IH: Ist er auf Sie losgegangen?

KJ: 
Das nicht, aber wir hatten mal das Konzert „Van Morrison und die Chieftains“ und da war er so sauer, dass er mit dem Rücken zum Publikum spielte. Bei einem anderen Konzert hat er einen Musiker auf der Bühne entlassen, weil der falsch gespielt hat. Da gehört schon was dazu! Und dann hat er so eine komische Uhr, die fängt bei 90 Minuten an. Wenn die abgelaufen ist, dann hört er auf zu spielen. Das kann auch mitten im Stück sein. Dann verlässt er die Bühne und kommt auch nicht wieder.

IH: So etwas traut man eher Mick Jagger zu.

KJ: Mick Jagger ist vielleicht exaltiert, aber hinter der Bühne. Solche Gags kenne ich jedenfalls nicht von ihm.

IH: Zum Image von Rockstars gehört doch, dass sie schwierig, arrogant und abgedreht sind, denken Sie an Bob Dylan.

KJ: Den kenne ich nicht persönlich, aber Bob Dylan ist sicher einer der ganz schwierigen Gesellen. So viel ich weiß, ist er beratungsresistent. Aber mit den meisten Musikern kommt man gut klar. Sie sind einfach nur mit Leib und Seele Musiker.

IH: Was ist mit Drogen?

KJ: Das ist allerdings eine Tragik. Jazzmusiker haben ja schon früher alle Rauschgifte dieser Erde genommen. Das hat ja auch viele Musikerleben zerstört. Aber einige haben auch Glück gehabt. Joe Cocker beispielsweise. Den habe ich 1978/79 in einer ganz schlimmen Phase erlebt. Völlig down, gekleidet wie ein Clochard. Drei Jahre später hatte ich ihn im Stadtpark, da kommt eine Limousine hereingefahren und ein gut gekleideter, fröhlicher Joe Cocker steigt aus. Inzwischen hatte er seine Frau kennengelernt, die ihn von den Drogen runtergebracht hat. Ein anderes Beispiel ist Sonny Rollins, einer der einflussreichsten Jazz-Saxophonisten überhaupt und einer meiner ganz großen Heros. Sonny hatte nun wirklich alles eingepfiffen, was es so gab. Seine Frau hat ihn wirklich gerettet. Inzwischen ist er 80, spielt aber immer noch phantastisch.

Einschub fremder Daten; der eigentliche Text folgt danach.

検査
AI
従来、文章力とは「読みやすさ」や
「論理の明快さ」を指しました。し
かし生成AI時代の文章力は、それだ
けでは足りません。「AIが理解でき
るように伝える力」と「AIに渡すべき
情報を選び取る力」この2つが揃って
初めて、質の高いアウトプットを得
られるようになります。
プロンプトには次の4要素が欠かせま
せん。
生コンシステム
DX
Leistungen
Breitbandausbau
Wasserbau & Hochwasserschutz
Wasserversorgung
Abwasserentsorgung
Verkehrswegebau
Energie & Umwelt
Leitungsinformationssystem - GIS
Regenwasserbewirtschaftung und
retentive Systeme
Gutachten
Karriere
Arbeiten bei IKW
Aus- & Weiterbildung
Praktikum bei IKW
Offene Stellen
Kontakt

IH: Stellen Sie sich vor, Sie kommen später einmal ins Paradies und dürften dort noch einmal drei Konzerte hören. Welche wären das?

KJ: Sammy Davis Junior mit der Buddy Rich Bigband. Ich hatte die wirklich große Ehre, in den 70er Jahren ein Konzert mit ihnen zu machen. Buddy Rich ist wahrscheinlich der beste Schlagzeuger aller Zeiten und Sammy Davis ein Entertainer, wie es ihn wohl nicht wieder geben wird. Das zweite Konzert wäre eine Jazz-Gala, die ich 1976 mit Peter Herbolzheimer Rhythm gemacht habe – mit Stan Getz, Gerry Mulligan, Nat Adderley, Slide Hampton und anderen. Das war auch grandios. Und das dritte Konzert wäre mit Peter Gabriel – egal ob mit seiner Rockband oder mit dem Symphonieorchester. Gabriel ist wirklich ein Ausnahmemusiker – und außerdem noch ein sehr, sehr sympathischer Mensch.

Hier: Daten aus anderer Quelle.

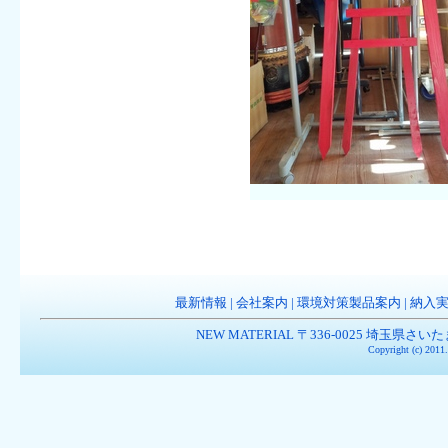
最新情報
|
会社案内
|
環境対策製品案内
|
納入
NEW MATERIAL 〒336-0025 埼玉県さいたま市南
Copyright (c) 201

Die Karsten Jahnke Konzertdirektione arbeitet u.a. mit  Peter Gabriel, Herman van Veen, The Dubliners, The Cure, Erasure, Bryan Adams, Elton John, Klaus Hoffmann, Pat Metheny, Pink Floyd, Status Quo, Neil Young, Bruce Springsteen, Bob Dylan, Supertramp, U 2, James Brown, Sting, Tina Turner, Joe Cocker, Barry White, Ute Lemper bis hin zu The Strokes, The White Stripes, The Hives, The Libertines, Foo Fighters, Sigur Rós, um nur einige zu nennen.